One of the key tenets of sustainable agriculture focuses on the land itself. How do current farming practices impact the soil productivity, and how do the fertilizers used affect nearby water sources? When it comes to nitrogen, we know that excessive use of nitrogen leads to negative effects on the environment, like, leaching and denitrification, and, because over-application doesn’t actually benefit plant growth, it hurts the grower’s bottom line.
In fact, it goes a step further. Excessive application not only doesn’t help plants grow, but can actually cause “luxuriant growth,” which leaves the plant more susceptible to disease. And even if that doesn’t occur, an overabundance of nitrogen being applied can result in a reduction of plant strength, which can lead to plant lodging in moderate wind conditions.
Clearly, determining the optimum amount of nitrogen to use benefits everyone. The plant grows properly, the grower doesn’t waste money on fertilizer they don’t need, and the surrounding land isn’t negatively impacted by nitrogen run-off, leaving it in better shape for future growing seasons.

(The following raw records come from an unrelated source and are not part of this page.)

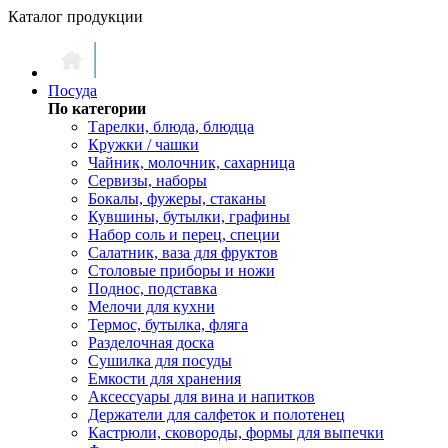
Каталог продукции
Посуда
По категории
Тарелки, блюда, блюдца
Кружки / чашки
Чайник, молочник, сахарница
Сервизы, наборы
Бокалы, фужеры, стаканы
Кувшины, бутылки, графины
Набор соль и перец, специи
Салатник, ваза для фруктов
Столовые приборы и ножи
Поднос, подставка
Мелочи для кухни
Термос, бутылка, фляга
Разделочная доска
Сушилка для посуды
Емкости для хранения
Аксессуары для вина и напитков
Держатели для салфеток и полотенец
Кастрюли, сковороды, формы для выпечки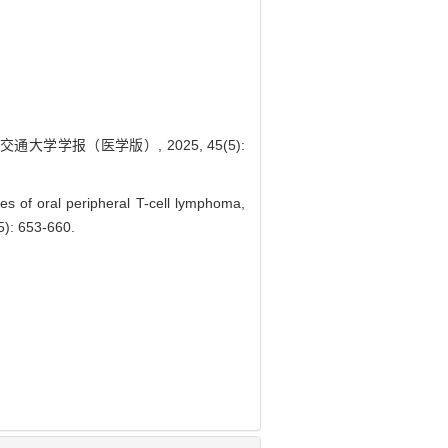
大学学报（医学版）, 2025, 45(5):
f oral peripheral T-cell lymphoma,
5): 653-660.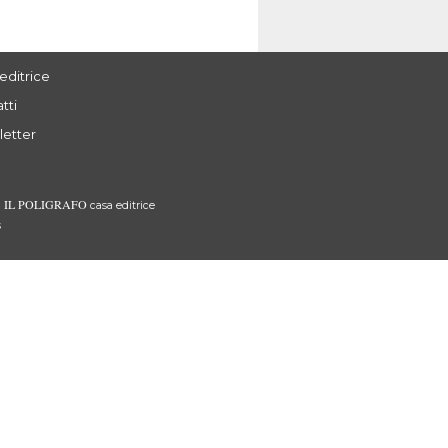
editrice
tti
letter
IL POLIGRAFO
3
casa editrice
s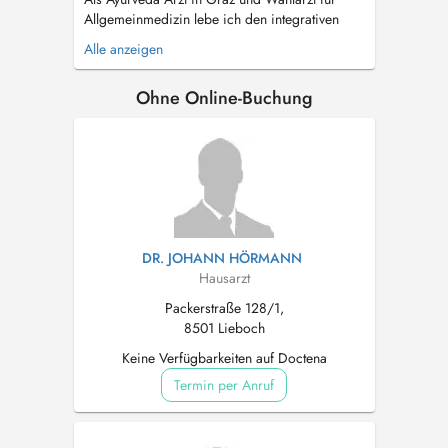
Allgemeinmedizin lebe ich den integrativen
Ansatz der Naturheilkunde aus Indien. Der
Alle anzeigen
Ayurveda dient zur Krankheitsprophylaxe und
Stärkung, die Wissenschaft vom Leben hat aber
Ohne Online-Buchung
auch Jahrtausende an Erfahrung zu Ernährung
und ganzheitlicher Therapie bei chroni...
DR. JOHANN HÖRMANN
Hausarzt
Packerstraße 128/1,
8501 Lieboch
Keine Verfügbarkeiten auf Doctena
Termin per Anruf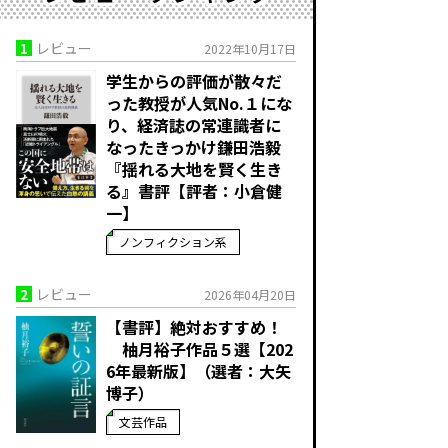
1
レビュー
2022年10月17日
学生からの評価が散々だ
った教授が人気No.１にな
り、経済誌の常連識者に
なったきっかけ――鎌田浩毅
『揺れる大地を賢く生き
る』書評【評者：小倉健
一】
ノンフィクション系
2
レビュー
2026年04月20日
【書評】絶対おすすめ！
柚月裕子作品５選【202
6年最新版】（選者：大矢
博子）
文芸作品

What Remote Sensing for Nitrogen Use Looks Like in the Field
Just as agronomic advisors are able to collect data from aerial imagery using drones and satellites to gain insights on things like field condition, crop health, and stand count, these same tools can also be used to collect data on a crop’s fertilizer needs.
Nitrogen stress, in general, can be detected pretty easily in aerial images, since the shortage of chlorophyll and other light-absorbing pigments it causes leads to an increase in canopy reflectance. This is the case for all visible wavelengths, and may also be true in near-infrared wavelengths.
In the last couple of decades, this technology has leveled up. Multispectral, hyperspectral, and thermal aerial imagery all help to detect a crop’s nitrogen needs. Drones and satellite imagery are used to detect and monitor these readings – being further leveraged with complementary sensors. Then, precision ag software analyzes the data in near-real time. Allowing growers and agronomic advisors to quickly and accurately diagnose nutrient deficiencies and determine the precise amount of nitrogen needed.
From saving money to improving crop performance to doing the right thing for the planet at large, using remote sensing to more precisely apply fertilizer is a step toward sustainable, efficient agriculture that truly benefits everyone.